The Big O
While my mind is on vacation, I hope you enjoy this blog post from the past.
Can you name the one thing that all public performances seem to share nowadays? Think back to that show you saw on Broadway, the amateur production at your local community theater, your child’s performance in a school musical, a concert at the college. Give up? Hint: what happens when the performers take their bow? YES! It is! A Standing Ovation!
The Big O (as I refer to it) has become ubiquitous. Doesn’t matter if the leading star flubbed his lines, if the child in the chorus was seen picking his nose or one of the violinists was out of tune. Doesn’t even matter much whether the performance was top-grade or not. Every audience gets to show their “appreciation” by standing up and applauding. It’s part of the “audience participation” rite of those in attendance. Once upon a time, this kind of action was reserved for the crème de la crème: the extraordinary dialogue in a Tennessee Williams play, the witty humor of Neil Simon, the grandiose aria in a Puccini opera, the exceptional acting of the leading man. Not any more. The Big O is now given to the meek, the mediocre and the many.
And why should I care? For one, it blocks my view of the performers, whom I very much like to see. It’s not unlike reading the credits at the end of a film. I get pleasure from the joyful camaraderie at the end of the show and their smiles radiating into the audience. Sometimes, they even favor us with a reprise, for which the audience remains standing and from which those of us brave enough to keep our seats are blocked from viewing!

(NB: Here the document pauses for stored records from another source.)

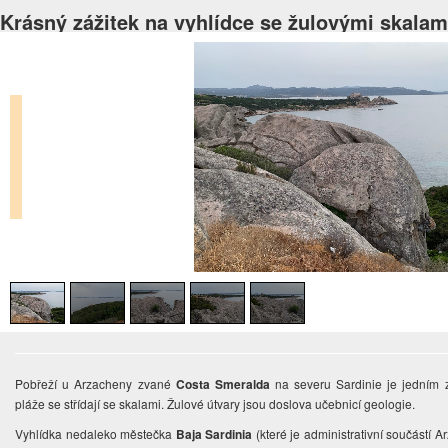
Krásný zážitek na vyhlídce se žulovými skalam
Pobřeží u Arzacheny zvané
Costa Smeralda
na severu Sardinie je jedním z
pláže se střídají se skalami. Žulové útvary jsou doslova učebnicí geologie.
Vyhlídka nedaleko městečka
Baja Sardinia
(které je administrativní součástí A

A second reason I care is that because of the above, I am often forced to join everyone in participating in the Big O. This backs me into making a stronger statement than I intended. After all, oughtn’t there be some criteria for the Standing Ovation? Do we simply bestow it upon every public performance – the good, the bad and the ugly? Can’t we bring back a tad of honesty to the theater….in the form of a critical and discerning eye?
Until that happens, I will (try to) applaud while in my seat when appropriate, and stand when the production warrants it. And if the rest of the audience insists on giving the Big O to everything that happens on stage, I guess I’ll just have to get used to it.
Marilyn Ferdinand (editor of blog “Ferdy on Films”): If you give performers a standing ovation just for getting through a performance, you’re just encouraging them not to be the best that they can be. They won’t feel truly complimented, and they won’t respect your opinion because you obviously have no powers of discernment—unless, of course, they wish to believe that everything they do is extraordinary.